ClickOnce signer's certificate not valid for signing when using makecert/pvk2pfx

11
votes

All of a sudden my unexpired certificate created using makecert/pvk2pfx is throwing an error when attempting to publish a ClickOnce application. This worked fine just last week...

Error Message:

Error 2 An error occurred while signing: Failed to sign bin\Debug\app.publish\setup.exe. SignTool Error: The signer's certificate is not valid for signing. SignTool Error: An error occurred while attempting to sign: bin\Debug\app.publish\setup.exe

When I use the "Create Test Certificate" option in the Signing tab that certificate works fine and the application is published successfully.

When manually creating my certificate with makecert/pvk2pfx I'm following the MSDN instructions.

When I delete my old manually created certificate, create a new one using makecert/pvk2pfx and try to use that one I get the same error.

The application is a WPF application targeting .NET 4, and this is all in Visual Studio 2010...

Any ideas?

3
.netclickonce

3 Answers

23
votes

It worked for me after I specified the certificate length greater than 1024:

makecert -sv MyApp.pvk -n "CN=MyCompany" -len 2048 MyApp.cer -r
pvk2pfx -pvk MyApp.pvk -spc MyApp.cer -pfx MyApp.pfx -po MyPassword

Microsoft released an update that affects all certificates having an RSA key less than 1024 bits long.

Microsoft Security Advisory: Update for minimum certificate key length

8
votes

After using the -r switch (create a self signed certificate) with Makecert, the pfx certificate generated with pvk2pfx now works for ClickOnce publishing... I am not sure exactly what happened here since the old key that was not "self signed" worked fine for a long time...

Exact commands I used to create the working pfx certificate...

makecert -sv MyApp.pvk -n "CN=MyCompany" MyApp.cer -r

pvk2pfx -pvk MyApp.pvk -spc MyApp.cer -pfx MyApp.pfx
1
votes

I had a Visual Studio 2013 project that I could sign with a (Visual Studio-generated) pfx file, but that same certificate would not work using the SignTool, no matter what I did.

I then started making new certs using MakeCert and Pvk2Pfx, and that didn't work either. I tried changing the encryption from SHA1 to SHA512, changing the key length from 256 to 2048 (as suggested elsewhere), changing the version of SignTool, etc, etc.

I must have checked 1,000 different links containing "The Signer's Certificate Is Not Valid For Signing".

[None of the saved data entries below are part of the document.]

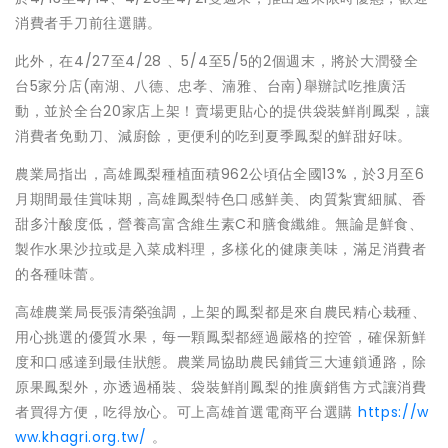
消費者手刀前往選購。
此外，在4/27至4/28 、5/4至5/5的2個週末，將於大潤發全
台5家分店(南湖、八德、忠孝、湳雅、台南)舉辦試吃推廣活
動，並於全台20家店上架！賣場更貼心的提供袋裝鮮削鳳梨，讓
消費者免動刀、減廚餘，更便利的吃到夏季鳳梨的鮮甜好味。
農業局指出，高雄鳳梨種植面積962公頃佔全國13%，於3月至6
月期間最佳賞味期，高雄鳳梨特色口感鮮美、肉質紮實細膩、香
甜多汁酸度低，營養高富含維生素C和膳食纖維。無論是鮮食、
製作水果沙拉或是入菜成料理，多樣化的健康美味，滿足消費者
的各種味蕾。
高雄農業局長張清榮強調，上架的鳳梨都是來自農民精心栽種、
用心挑選的優質水果，每一顆鳳梨都經過嚴格的控管，確保新鮮
度和口感達到最佳狀態。農業局協助農民鋪貨三大連鎖通路，除
原果鳳梨外，亦透過桶裝、袋裝鮮削鳳梨的推廣銷售方式讓消費
者買得方便，吃得放心。可上高雄首選電商平台選購
https://w
ww.khagri.org.tw/
。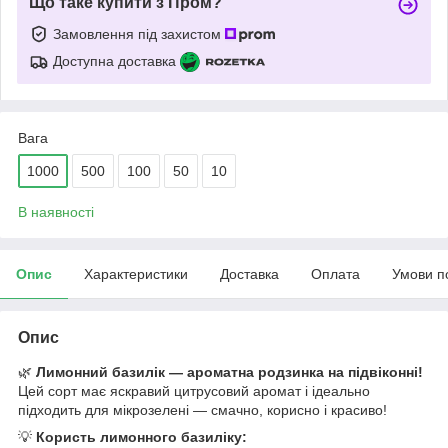
Що таке купити з Пром?
Замовлення під захистом
Доступна доставка
Вага
1000
500
100
50
10
В наявності
Опис
Характеристики
Доставка
Оплата
Умови п
Опис
🌿
Лимонний базилік — ароматна родзинка на підвіконні!
Цей сорт має яскравий цитрусовий аромат і ідеально
підходить для мікрозелені — смачно, корисно і красиво!
💡
Користь лимонного базиліку: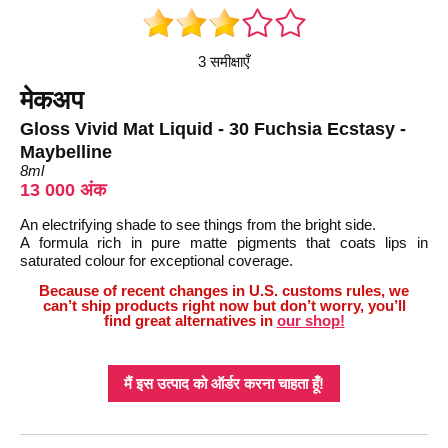
3 समीक्षाएँ
मेकअप
Gloss Vivid Mat Liquid - 30 Fuchsia Ecstasy -
Maybelline
8ml
13 000 अंक
An electrifying shade to see things from the bright side.
A formula rich in pure matte pigments that coats lips in
saturated colour for exceptional coverage.
Because of recent changes in U.S. customs rules, we
can’t ship products right now but don’t worry, you’ll
find great alternatives in
our shop!
मैं इस उत्पाद को ऑर्डर करना चाहता हूँ!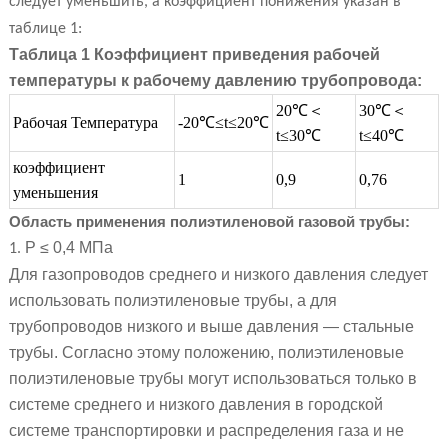
следует уменьшить, а коэффициент понижения указан в
таблице 1:
Таблица 1 Коэффициент приведения рабочей
температуры к рабочему давлению трубопровода:
20℃＜
30℃＜
Рабочая Температура
-20℃≤t≤20℃
t≤30℃
t≤40℃
коэффициент
1
0,9
0,76
уменьшения
Область применения полиэтиленовой газовой трубы:
Р
≤
0,4 МПа
1.
Для газопроводов среднего и низкого давления следует
использовать полиэтиленовые трубы, а для
трубопроводов низкого и выше давления — стальные
трубы. Согласно этому положению, полиэтиленовые
полиэтиленовые трубы могут использоваться только в
системе среднего и низкого давления в городской
системе транспортировки и распределения газа и не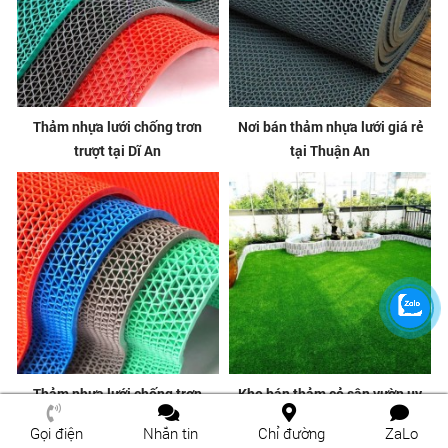
Thảm nhựa lưới chống trơn
Nơi bán thảm nhựa lưới giá rẻ
trượt tại Dĩ An
tại Thuận An
Thảm nhựa lưới chống trơn
Kho bán thảm cỏ sân vườn uy
trượt tại Thuận An
tín tại Vườn Lài
Gọi điện
Nhắn tin
Chỉ đường
ZaLo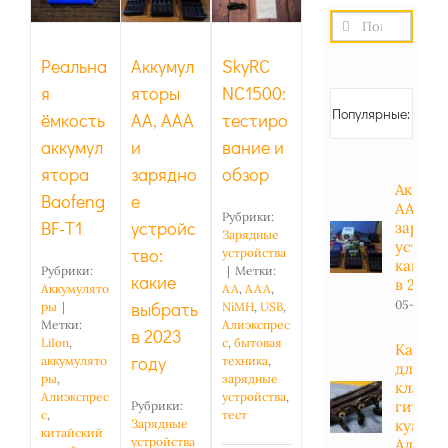
тестирование
Baofeng
устройство:
Результат
и обзор
BF-T1
какие
поиска:
выбрать
Реальна
Аккумул
SkyRC
в 2023
я
яторы
NC1500:
году
Популярные:
ёмкость
АА, ААА
тестиро
аккумул
и
вание и
ятора
зарядно
обзор
Аккуму
Baofeng
е
АА, АА
Рубрики:
BF-T1
устройс
зарядн
Зарядные
устрой
тво:
устройства
какие 
Рубрики:
|
Метки:
какие
в 2023 
Аккумулято
AA
,
AAA
,
05-01-20
выбрать
ры
|
NiMH
,
USB
,
Метки:
Алиэкспрес
в 2023
LiIon
,
с
,
бытовая
Какие 
году
аккумулято
техника
,
для
ры
,
зарядные
класси
Алиэкспрес
устройства
,
гитары
Рубрики:
с
,
тест
купить
Зарядные
китайский
устройства
Алиэкс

I'm summarizing the main things that will most likely fix the problem. This is all based on generating a new pfx file; the Visual Studio-generated one won't be usable.

  1. Generate your .cer and .pvk files using MakeCert with the -len switch set to at least 1024 - or, better for future-proofing, 2048 - and the all-important -r switch which self-signs the certificate. I explicitly added an end date (using -e 12/31/2039) and SH256 encryption algorithm (-a SHA256). I suggest adding a password.
  2. Generate your .pfx file from the .cer and .pvk files using Pvk2Pfx with the standard/default switches.
  3. Use SignTool to sign the assembly, using -p {YourPassword} matching the MakeCert-provided password.